The Death of a Legend


I’m afraid to say it, but this post might actually be somewhat serious and bittersweet.  Director/Writer/Producer John Hughes passed away earlier this month on August 6 and it didn’t get much more than a blurb in the news.  Personally, I just heard about it yesterday… almost a month after it happened.  You might think I am kidding with that subject line, but I couldn’t be more serious.  I’m not sure I can think of a single person who had more of an impact on pop culture in the 1980s than John Hughes.  His movies were not only relevant and influential when they came out, but they all remain extremely rewatchable even 20-someyears later.  That’s impressive enough, but when you start listing the movies, it becomes downright shocking.  Hughes wrote and directed Sixteen Candles, The Breakfast Club, Weird Science, Ferris Bueller’s Day Off, Planes Trains & Automobiles, and Uncle Buck.  He also wrote Pretty in Pink, National Lampoon’s Vacation & Christmas Vacation, and Home Alone.  That’s an absurd list of movies right there… each one of those is a classic.

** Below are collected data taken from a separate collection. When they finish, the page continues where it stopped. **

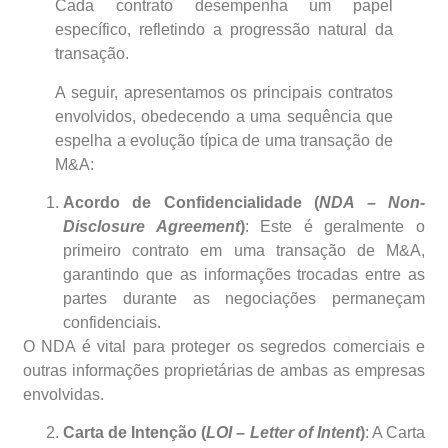
Cada contrato desempenha um papel
específico, refletindo a progressão natural da
transação.
A seguir, apresentamos os principais contratos
envolvidos, obedecendo a uma sequência que
espelha a evolução típica de uma transação de
M&A:
Acordo de Confidencialidade (
NDA – Non-
Disclosure Agreement
)
: Este é geralmente o
primeiro contrato em uma transação de M&A,
garantindo que as informações trocadas entre as
partes durante as negociações permaneçam
confidenciais.
O NDA é vital para proteger os segredos comerciais e
outras informações proprietárias de ambas as empresas
envolvidas.
Carta de Intenção (
LOI – Letter of Intent
)
: A Carta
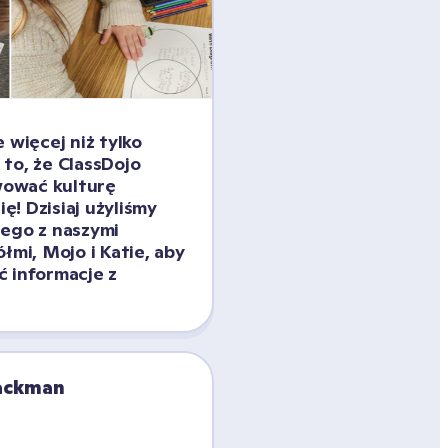
 więcej niż tylko 
to, że ClassDojo 
ować kulturę 
ię! Dzisiaj użyliśmy 
ego z naszymi 
łmi, Mojo i Katie, aby 
 informacje z 
lackman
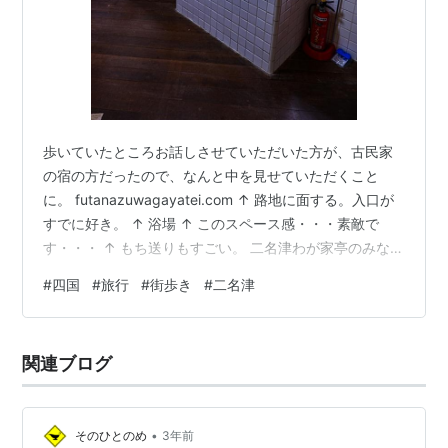
歩いていたところお話しさせていただいた方が、古民家
の宿の方だったので、なんと中を見せていただくこと
に。 futanazuwagayatei.com ↑ 路地に面する。入口が
すでに好き。 ↑ 浴場 ↑ このスペース感・・・素敵で
す・・・ ↑ もち送りもすごい。 二名津わが家亭のみなさ
ん、突然のことでしたがどうもありがとうございまし
#
四国
#
旅行
#
街歩き
#
二名津
た。 今回は旅程の関係で断念しましたが、佐田岬半島に
訪れた際はぜひお世話になりたいと思います。 ありがと
うございました。 ↑ 暮れてきた。 ↑ 街灯が灯る。 ↑ 昼
関連ブログ
にも来た場所。気になって戻ってきた。 ↑ わが家亭の
前。夜もいい雰囲気。 ↑ 突然のアーニャ氏。 静かな夜…
•
そのひとのめ
3年前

I think what is most impressive to me is the Hughes found a style and stuck with it.  The movies that he wrote and directed were about kids and family situations.  He really never strayed from those lines throughout his whole career… even towards the end when he was writing straight-to-video Beethoven movies and Home Alone sequels.  Most of Hughes’ movies were about misunderstood characters who needed the world to “get” them, and every John Hughes movie had a happy ending.

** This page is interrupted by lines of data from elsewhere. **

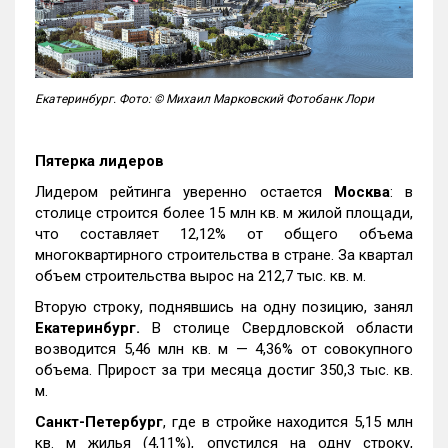
Екатеринбург. Фото: © Михаил Марковский Фотобанк Лори
Пятерка лидеров
Лидером рейтинга уверенно остается
Москва
: в
столице строится более 15 млн кв. м жилой площади,
что составляет 12,12% от общего объема
многоквартирного строительства в стране. За квартал
объем строительства вырос на 212,7 тыс. кв. м.
Вторую строку, поднявшись на одну позицию, занял
Екатеринбург.
В столице Свердловской области
возводится 5,46 млн кв. м — 4,36% от совокупного
объема. Прирост за три месяца достиг 350,3 тыс. кв.
м.
Санкт-Петербург
, где в стройке находится 5,15 млн
кв. м жилья (4,11%), опустился на одну строку,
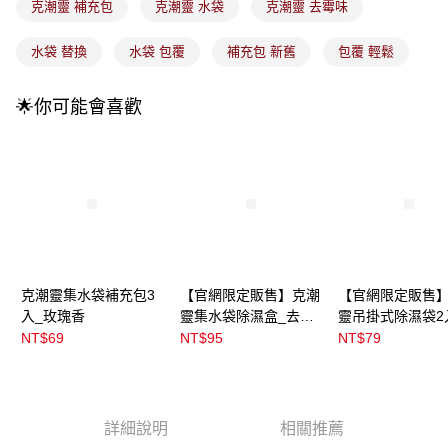
克潮靈 補充包
克潮靈 水袋
克潮靈 去霉味
1.分期款項不併入電信帳單，「大哥付你分期」於每月結算日後寄送繳費提
每筆NT$100，滿NT$899(含以上)免運費
醒簡訊。
2.透過簡訊連結打開帳單後，可選擇「超商條碼／台灣大直營門市／銀行轉
水袋 替換
水袋 包覆
補充包 新舊
包覆 輕鬆
7-11取貨付款
帳／街口支付／iPASS MONEY」等通路繳費。
每筆NT$100，滿NT$899(含以上)免運費
【注意事項】
🌟你可能會喜歡
付款後7-11取貨
1.本服務係由「台灣大哥大股份有限公司」（以下簡稱本公司）所提供，讓
用戶於交易時，得透過本服務購買商品或服務，並由商店將買賣／分期付款
每筆NT$100，滿NT$899(含以上)免運費
買賣價金債權讓與本公司後，依約使用本公司帳單繳交帳款。
2.基於同意付款使用「大哥付你分期」之契約關係目的，商店將以您的個人
宅配
資料（包含姓名、電話或地址）提供予台灣大哥大進項蒐集、處理及利用，
由本公司與您本人進行分期帳單所需資料之確認、核對及更正。
每筆NT$100，滿NT$899(含以上)免運費
3.完整用戶服務條款，請詳閱以下連結：
https://oppay.tw/userRule
宅配(離島)
每筆NT$300，滿NT$3,000(含以上)免運費
克潮靈集水袋補充包3
【官網限定販售】克潮
【官網限定販售
付款後門市自取
入_玫瑰香
靈集水袋除濕盒_去霉
靈吊掛式除濕袋2
味
霉味
NT$69
NT$95
NT$79
每筆NT$100，滿NT$399(含以上)免運費
詳細說明
相關推薦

For me, I loved John Hughes’ movies because they were exactly what I want to see when I pay to go to the cinema.  Personally, I don’t care if a movie is shot a certain way or if the movie is a social commentary on some issue that takes hours to understand.  I want witty banter and hilarious but deep characters who you learn more about as the movie progresses.  I want situations that make my heart feel lighter even if they are completely implausible.  I want to go to the movies for an experience, and I want to escape reality while I’m there to dream that something different from the norm is possible.  I got those feelings from every single one of Hughes’ movies, and I will always be grateful for that.  And the best part is that I think most everyone who grew up on Hughes’ movies would say the same thing.

So long John… congrats on defining a generation.